> _WHAT YOU HAVE TO DO_:
Nothing but the text of the listing, repeated exactly, belongs in the answer; leave the images out.

> _THE RECORDS_:
────────
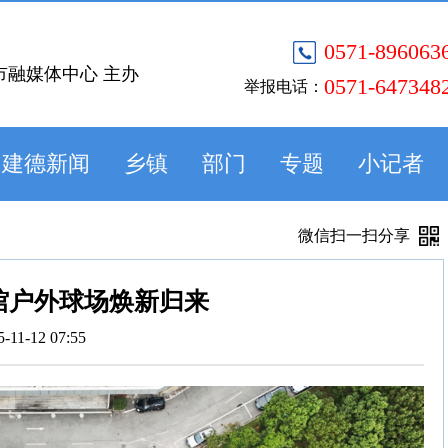
0571-896063
市融媒体中心 主办
0571-647348
举报电话：
建德新闻
乡镇
部门
专题
小记者
微信扫一扫分享
馆户外球场焕新归来
5-11-12 07:55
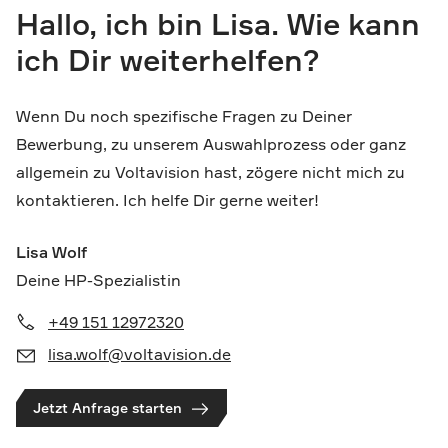
Hallo, ich bin Lisa. Wie kann
ich Dir weiterhelfen?
Wenn Du noch spezifische Fragen zu Deiner
Bewerbung, zu unserem Auswahlprozess oder ganz
allgemein zu Voltavision hast, zögere nicht mich zu
kontaktieren. Ich helfe Dir gerne weiter!
Lisa Wolf
Deine HP-Spezialistin
+49 151 12972320
lisa.wolf@voltavision.de
Jetzt Anfrage starten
────────
> _SOLVED PROBLEM_:
0571-896063
市融媒体中心 主办
0571-647348
举报电话：
建德新闻
乡镇
部门
专题
小记者
微信扫一扫分享
馆户外球场焕新归来
5-11-12 07:55
Hallo, ich bin Lisa. Wie kann
ich Dir weiterhelfen?
Wenn Du noch spezifische Fragen zu Deiner
Bewerbung, zu unserem Auswahlprozess oder ganz
allgemein zu Voltavision hast, zögere nicht mich zu
kontaktieren. Ich helfe Dir gerne weiter!
Lisa Wolf
Deine HP-Spezialistin
+49 151 12972320
lisa.wolf@voltavision.de
Jetzt Anfrage starten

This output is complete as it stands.